Università: immatricolazioni in aumento, ma da città e Regione le risposte sono insufficienti
“Politecnica delle Marche. Record di immatricolazioni. Quasi 1.500 dall’estero”, recita un recente titolo di stampa locale, che spiega come gli studenti internazionali siano passati dall’1% al 12% sul totale. Nell’ultimo quinquennio l’UnivPM ha puntato molto sui corsi in inglese, sull’orientamento e sul tutorato e, premettendo che senza esplicitare i tempi di riferimento queste percentuali non hanno molto senso, possiamo di fatto affermare che le immatricolazioni sono in aumento. Discutere se questa strategia sia davvero la migliore per il futuro dell’ateneo apre un altro capitolo, ma mentre l’università lavora per richiamare studenti, la città cosa fa per accoglierli?

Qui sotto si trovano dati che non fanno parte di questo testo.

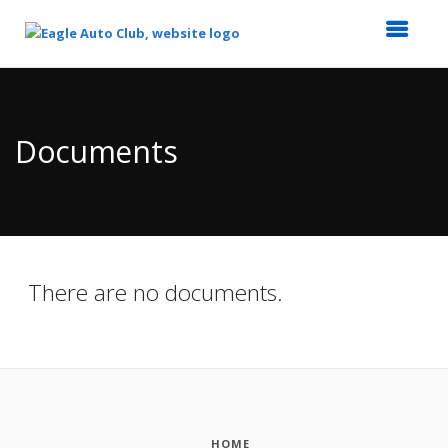
Top
of
Main
Documents
Content
There are no documents.
HOME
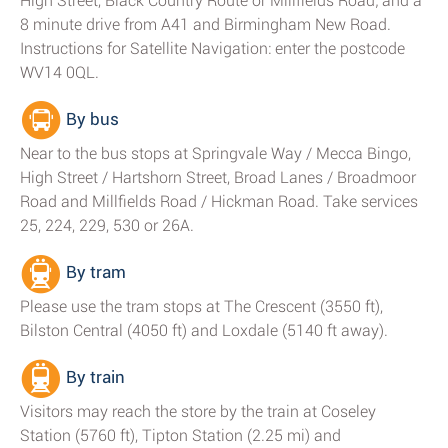
High Street, Black Country Route or Millfields Road; and a
8 minute drive from A41 and Birmingham New Road.
Instructions for Satellite Navigation: enter the postcode
WV14 0QL.
By bus
Near to the bus stops at Springvale Way / Mecca Bingo,
High Street / Hartshorn Street, Broad Lanes / Broadmoor
Road and Millfields Road / Hickman Road. Take services
25, 224, 229, 530 or 26A.
By tram
Please use the tram stops at The Crescent (3550 ft),
Bilston Central (4050 ft) and Loxdale (5140 ft away).
By train
Visitors may reach the store by the train at Coseley
Station (5760 ft), Tipton Station (2.25 mi) and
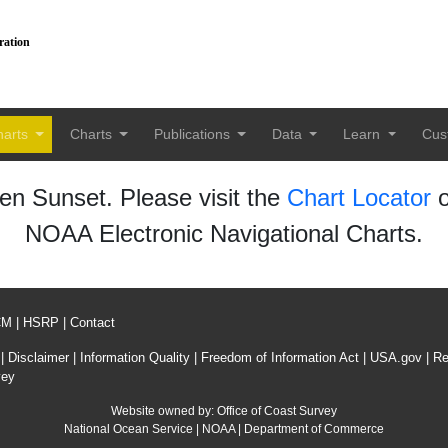
ration
harts
Charts
Publications
Data
Learn
Cus
n Sunset. Please visit the
Chart Locator
o
NOAA Electronic Navigational Charts.
CM
|
HSRP
|
Contact
|
Disclaimer
|
Information Quality
|
Freedom of Information Act
|
USA.gov
|
Re
vey
Website owned by:
Office of Coast Survey
National Ocean Service
|
NOAA
|
Department of Commerce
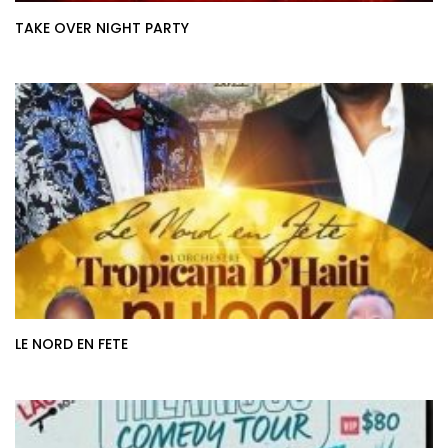
TAKE OVER NIGHT PARTY
LE NORD EN FETE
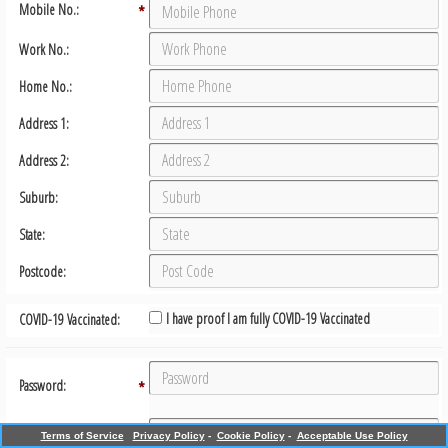
Mobile No.:
*
Work No.:
Home No.:
Address 1:
Address 2:
Suburb:
State:
Postcode:
I have proof I am fully COVID-19 Vaccinated
COVID-19 Vaccinated:
Password:
*
Confirm Password:
*
Terms of Service
Privacy Policy
-
Cookie Policy
-
Acceptable Use Policy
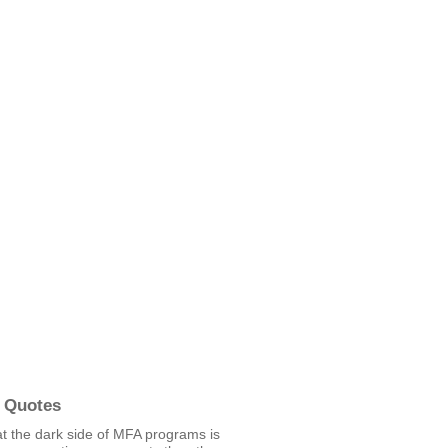
 Quotes
hat the dark side of MFA programs is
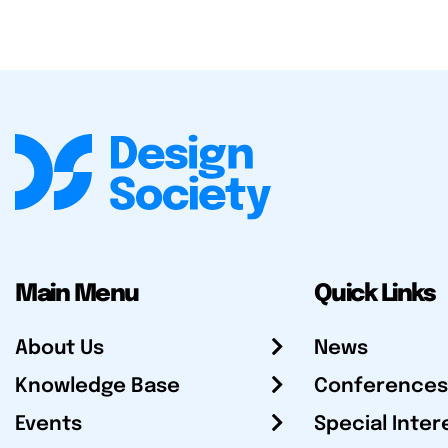
Main Menu
Quick Links
About Us
News
Knowledge Base
Conferences
Events
Special Inter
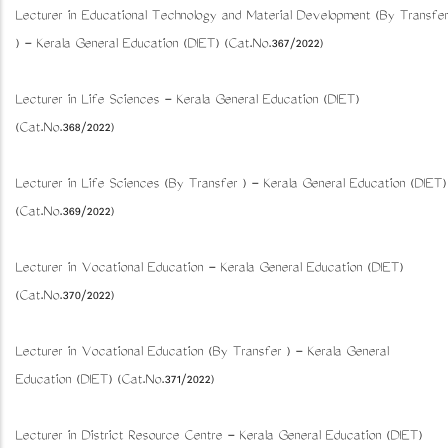
Lecturer in Educational Technology and Material Development (By Transfer
) - Kerala General Education (DIET) (Cat.No.367/2022)
Lecturer in Life Sciences - Kerala General Education (DIET)
(Cat.No.368/2022)
Lecturer in Life Sciences (By Transfer ) - Kerala General Education (DIET)
(Cat.No.369/2022)
Lecturer in Vocational Education - Kerala General Education (DIET)
(Cat.No.370/2022)
Lecturer in Vocational Education (By Transfer ) - Kerala General
Education (DIET) (Cat.No.371/2022)
Lecturer in District Resource Centre - Kerala General Education (DIET)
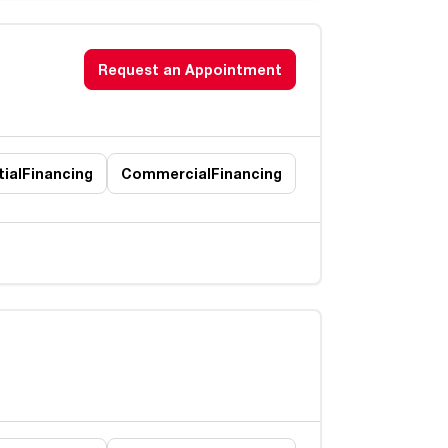
Request an Appointment
ial
Financing
Commercial
Financing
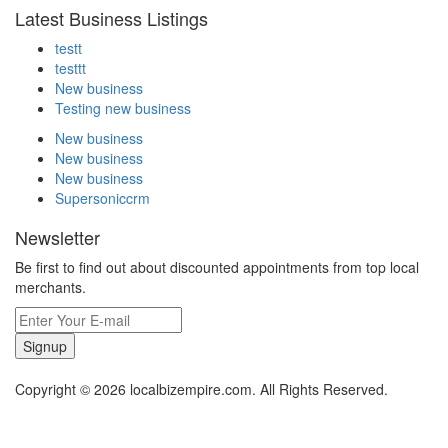
Latest Business Listings
testt
testtt
New business
Testing new business
New business
New business
New business
Supersoniccrm
Newsletter
Be first to find out about discounted appointments from top local
merchants.
Signup
Copyright © 2026 localbizempire.com. All Rights Reserved.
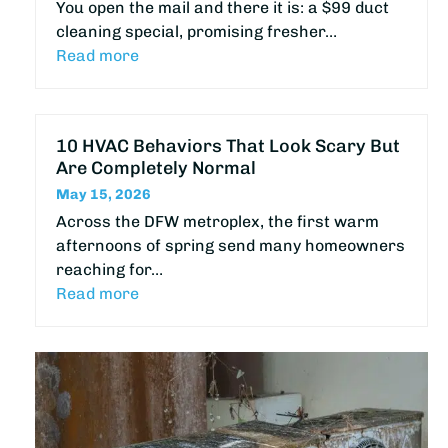
You open the mail and there it is: a $99 duct
cleaning special, promising fresher…
Read more
10 HVAC Behaviors That Look Scary But
Are Completely Normal
May 15, 2026
Across the DFW metroplex, the first warm
afternoons of spring send many homeowners
reaching for…
Read more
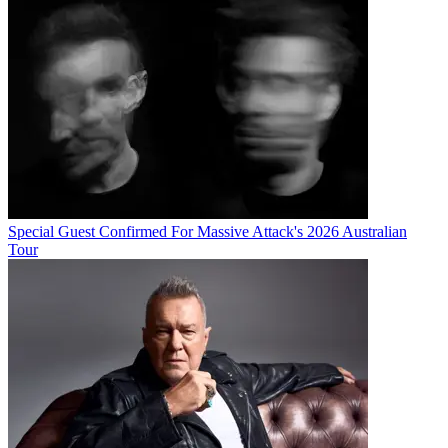
Special Guest Confirmed For Massive Attack's 2026 Australian
Tour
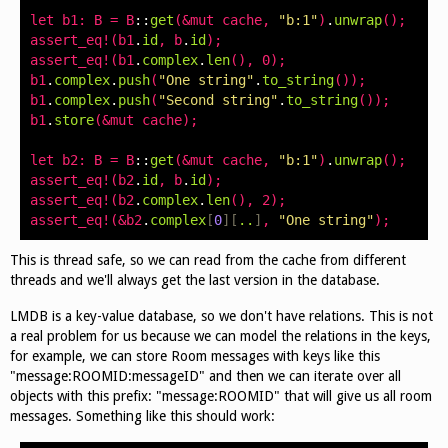
let
b1
:
B
=
B
::
get
(&
mut
cache
,
"b:1"
)
.
unwrap
();
assert_eq
!(
b1
.
id
,
b
.
id
);
assert_eq
!(
b1
.
complex
.
len
(),
0
);
b1
.
complex
.
push
(
"One string"
.
to_string
());
b1
.
complex
.
push
(
"Second string"
.
to_string
());
b1
.
store
(&
mut
cache
);
let
b2
:
B
=
B
::
get
(&
mut
cache
,
"b:1"
)
.
unwrap
();
assert_eq
!(
b2
.
id
,
b
.
id
);
assert_eq
!(
b2
.
complex
.
len
(),
2
);
assert_eq
!(&
b2
.
complex
[
0
][
..
]
,
"One string"
);
This is thread safe, so we can read from the cache from different
threads and we'll always get the last version in the database.
LMDB is a key-value database, so we don't have relations. This is not
a real problem for us because we can model the relations in the keys,
for example, we can store Room messages with keys like this
"message:ROOMID:messageID" and then we can iterate over all
objects with this prefix: "message:ROOMID" that will give us all room
messages. Something like this should work:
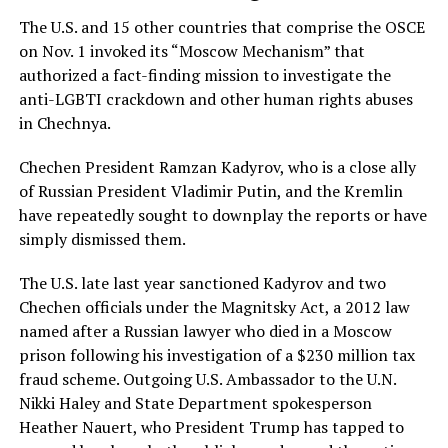
The U.S. and 15 other countries that comprise the OSCE
on Nov. 1 invoked its “Moscow Mechanism” that
authorized a fact-finding mission to investigate the
anti-LGBTI crackdown and other human rights abuses
in Chechnya.
Chechen President Ramzan Kadyrov, who is a close ally
of Russian President Vladimir Putin, and the Kremlin
have repeatedly sought to downplay the reports or have
simply dismissed them.
The U.S. late last year sanctioned Kadyrov and two
Chechen officials under the Magnitsky Act, a 2012 law
named after a Russian lawyer who died in a Moscow
prison following his investigation of a $230 million tax
fraud scheme. Outgoing U.S. Ambassador to the U.N.
Nikki Haley and State Department spokesperson
Heather Nauert, who President Trump has tapped to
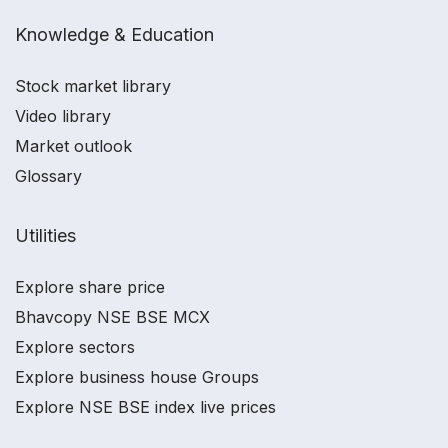
Knowledge & Education
Stock market library
Video library
Market outlook
Glossary
Utilities
Explore share price
Bhavcopy NSE BSE MCX
Explore sectors
Explore business house Groups
Explore NSE BSE index live prices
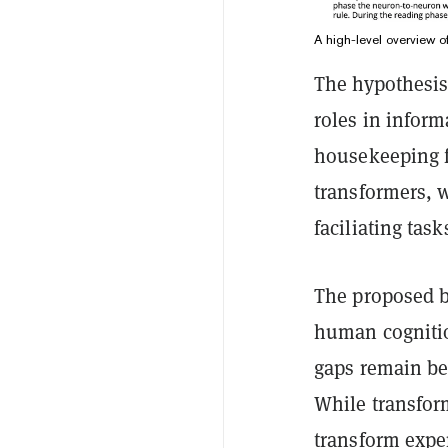
A high-level overview o
The hypothesis 
roles in infor
housekeeping fu
transformers, 
faciliating task
The proposed b
human cognitio
gaps remain b
While transfor
transform expe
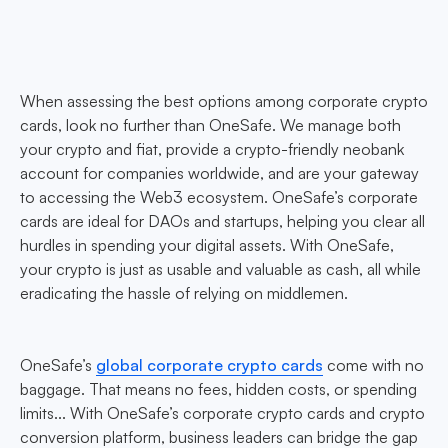
When assessing the best options among corporate crypto
cards, look no further than OneSafe. We manage both
your crypto and fiat, provide a crypto-friendly neobank
account for companies worldwide, and are your gateway
to accessing the Web3 ecosystem. OneSafe’s corporate
cards are ideal for DAOs and startups, helping you clear all
hurdles in spending your digital assets. With OneSafe,
your crypto is just as usable and valuable as cash, all while
eradicating the hassle of relying on middlemen.
OneSafe’s
global corporate crypto cards
come with no
baggage. That means no fees, hidden costs, or spending
limits... With OneSafe’s corporate crypto cards and crypto
conversion platform, business leaders can bridge the gap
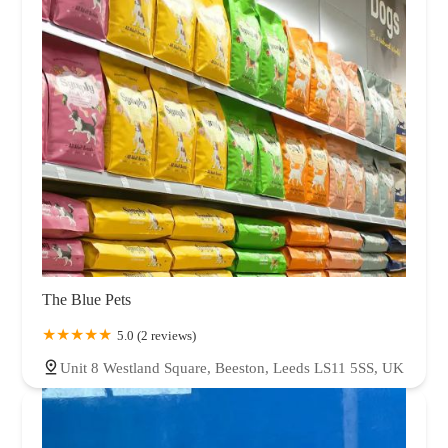
The Blue Pets
5.0 (2 reviews)
Unit 8 Westland Square, Beeston, Leeds LS11 5SS, UK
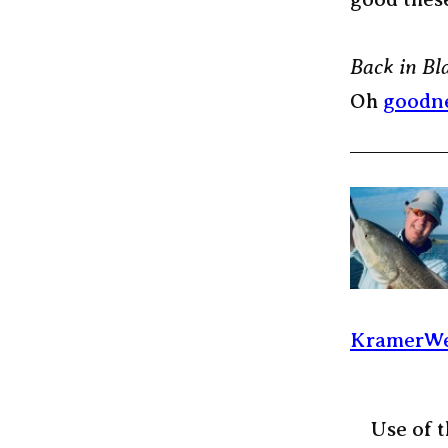
Back in Bl
Oh
goodn
KramerWe
Use of t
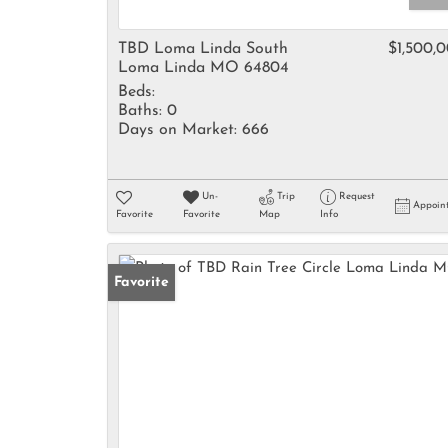
TBD Loma Linda South
$1,500,
Loma Linda MO 64804
Beds:
Baths:
0
Days on Market:
666
Un-
Trip
Request
Appoin
Favorite
Favorite
Map
Info
Favorite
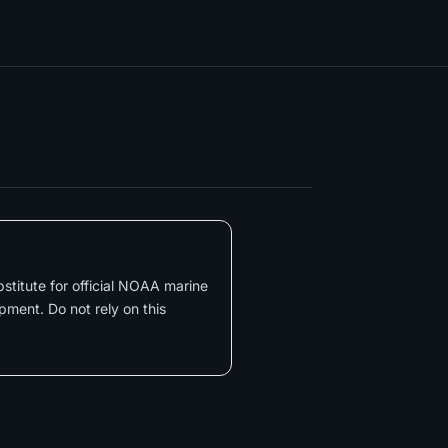
substitute for official NOAA marine
pment. Do not rely on this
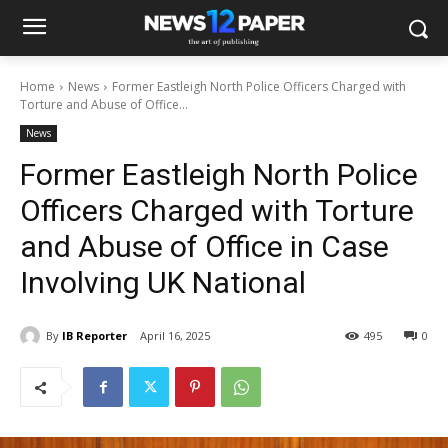
Home
News
Former Eastleigh North Police Officers Charged with
Torture and Abuse of Office...
News
Former Eastleigh North Police
Officers Charged with Torture
and Abuse of Office in Case
Involving UK National
By
IB Reporter
April 16, 2025
495
0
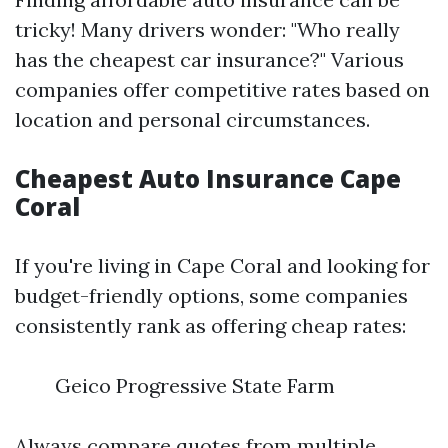
tricky! Many drivers wonder: "Who really
has the cheapest car insurance?" Various
companies offer competitive rates based on
location and personal circumstances.
Cheapest Auto Insurance Cape
Coral
If you're living in Cape Coral and looking for
budget-friendly options, some companies
consistently rank as offering cheap rates:
Geico Progressive State Farm
Always compare quotes from multiple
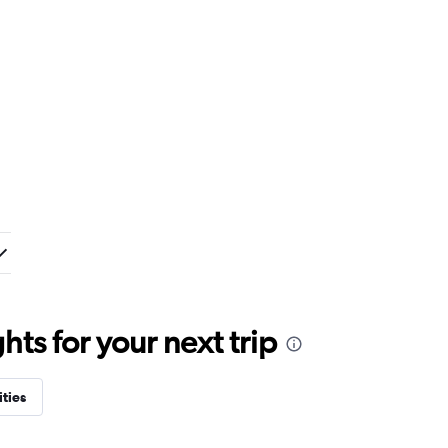
ts for your next trip
ities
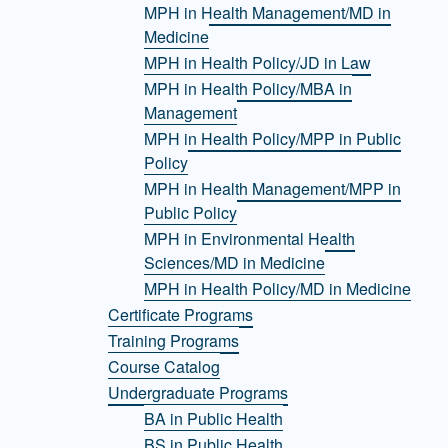
MPH in Health Management/MD in
Medicine
MPH in Health Policy/JD in Law
MPH in Health Policy/MBA in
Management
MPH in Health Policy/MPP in Public
Policy
MPH in Health Management/MPP in
Public Policy
MPH in Environmental Health
Sciences/MD in Medicine
MPH in Health Policy/MD in Medicine
Certificate Programs
Training Programs
Course Catalog
Undergraduate Programs
BA in Public Health
BS in Public Health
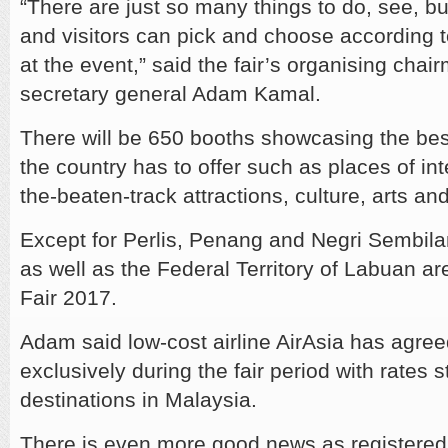
“There are just so many things to do, see, b
and visitors can pick and choose according t
at the event,” said the fair’s organising cha
secretary general Adam Kamal.
There will be 650 booths showcasing the best
the country has to offer such as places of inte
the-beaten-track attractions, culture, arts and
Except for Perlis, Penang and Negri Sembilan,
as well as the Federal Territory of Labuan are
Fair 2017.
Adam said low-cost airline AirAsia has agreed 
exclusively during the fair period with rates 
destinations in Malaysia.
There is even more good news as registered 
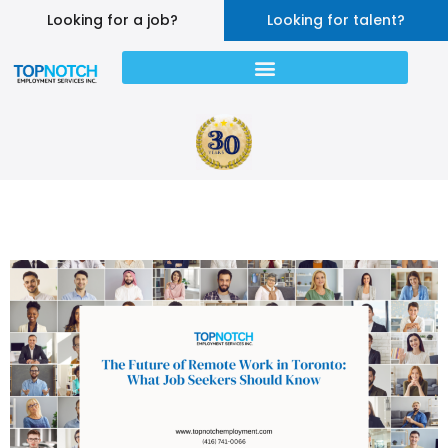
Looking for a job?
Looking for talent?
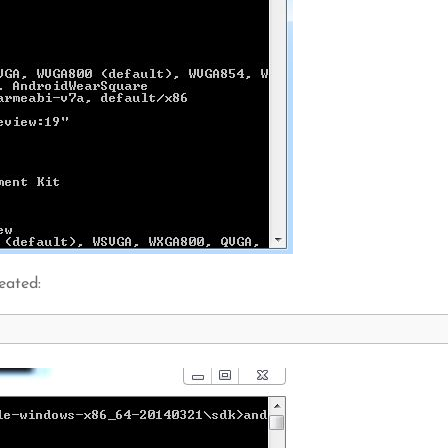
eated:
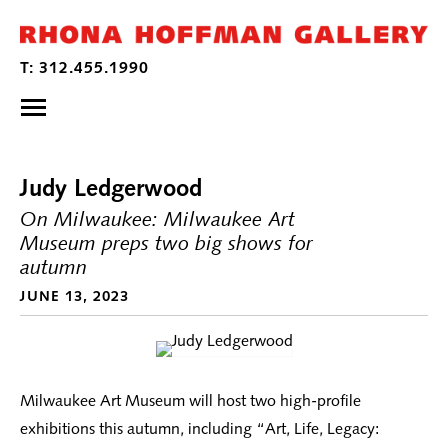
Judy Ledgerwood
On Milwaukee: Milwaukee Art
Museum preps two big shows for
autumn
JUNE 13, 2023
Milwaukee Art Museum will host two high-profile
exhibitions this autumn, including “Art, Life, Legacy:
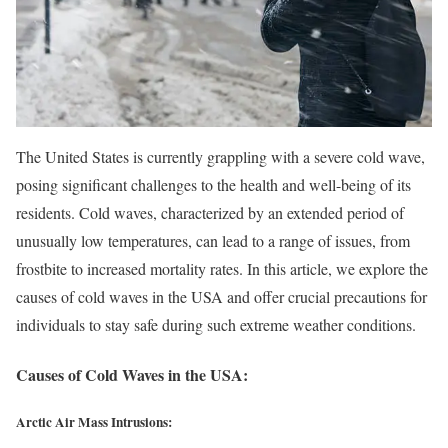
The United States is currently grappling with a severe cold wave,
posing significant challenges to the health and well-being of its
residents. Cold waves, characterized by an extended period of
unusually low temperatures, can lead to a range of issues, from
frostbite to increased mortality rates. In this article, we explore the
causes of cold waves in the USA and offer crucial precautions for
individuals to stay safe during such extreme weather conditions.
Causes of Cold Waves in the USA:
Arctic Air Mass Intrusions:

Attualmente, sono disponibili solo 479 posti letto pubblici a fronte di più di 2.200 borsisti aventi diritto; contemporaneamente la domanda di stanze singole è cresciuta del 77% in un anno, così come si è verificato un aumento medio degli affitti del 2,39%. Lo studentato Libertas, finanziato con fondi PNRR e tanto pubblicizzato dalla presente amministrazione, avrebbe dovuto rappresentare un investimento sul diritto allo studio: su 20 posti, però, solo 6 sono a tariffe ERDIS, mentre gli altri vengono affittati da privati a 400 euro per una singola e 300 per una doppia. Nel frattempo, nelle ultime settimane, l’assessore competente ha rivendicato un aumento del 50% dei posti letto per borsisti e l’obiettivo di arrivare a oltre 900 posti complessivi. Dichiarazioni che suonano rassicuranti ma che, a ben guardare, lasciano aperti molti interrogativi, soprattutto considerando la realtà dei fatti: sulla bella targa all’ingresso dell’edificio c’è scritto ‘Residenza per studenti universitari convenzionata ERDIS Marche’, ma i letti ERDIS al Libertas sono solo il 30% del totale, il resto è gestito da privati a tariffe elevate. Inoltre, parlare genericamente di posti letto senza chiarire quanti siano oggi quelli realmente disponibili e soprattutto di che tipo, pubblici a canone calmierato o privati a prezzo di mercato, rischia di creare più confusione che trasparenza.

Intanto, mentre i numeri rimbalzano tra conferenze stampa e interviste, la realtà è che studenti, soprattutto internazionali, continuano a incontrare ostacoli concreti: richieste di affitto rifiutate, garanzie impossibili da fornire, truffe online. A colmare questo vuoto spesso non è la politica, ma i giovani ricercatori, dottorandi e assegnisti che si trovano ad aiutare i nuovi arrivati a districarsi in un mercato abitativo sempre più ostile cercando posti letto, dialogando con gli affittuari, accompagnando gli studenti dalle forze dell’ordine per denunciare truffe e aiutando nella traduzione delle lingue. Un impegno prezioso, ma che non dovrebbe ricadere sulle spalle di chi dovrebbe concentrarsi sulla ricerca.
In questo contesto, non si capisce quale sia la strategia dell’amministrazione. L’assessore competente ama ribadire che “lavora per gli studenti e l’università”, ma se l’unico effetto è l’intensificarsi del business degli affitti, a beneficiarne non sono gli studenti, bensì i proprietari di immobili. Lavori davvero per l’università quando rendi la città più accessibile, diversificata e accogliente, non quando spingi i giovani in un mercato immobiliare che si arricchisce alle loro spalle.
La contraddizione si fa ancora più evidente guardando al quadro regionale. Mentre gli studenti delle università pubbliche faticano a trovare casa e vedono i costi lievitare, nelle Marche la Link University, con i suoi corsi di Medicina e Odontoiatria a Fano, Ascoli e Macerata, è realtà. La Regione ha espresso parere favorevole e, con il nuovo assetto normativo, il comitato regionale non ha più un ruolo vincolante: la decisione passerà direttamente all’ANVUR. Molti interpretano questo passaggio come un’ulteriore spinta verso la privatizzazione della formazione sanitaria, con rette di 20.000 euro all’anno per studente, proprio in un settore delicatissimo. Il rischio è evidente: numeri da esibire senza ricadute reali e un’internazionalizzazione che rischia di ridursi a “attrarre, iscrivere, dimenticare”. Nel frattempo, la pressione abitativa non grava solo sugli studenti: gli affitti alti li pagano anche le famiglie anconetane, che vedono i prezzi salire senza avere garanzie né alternative.
La domanda allora è inevitabile: che città vogliamo per il futuro? Una città universitaria, accessibile e viva, o una città dove affitti sempre più cari allontanano tanto gli studenti quanto gli anconetani?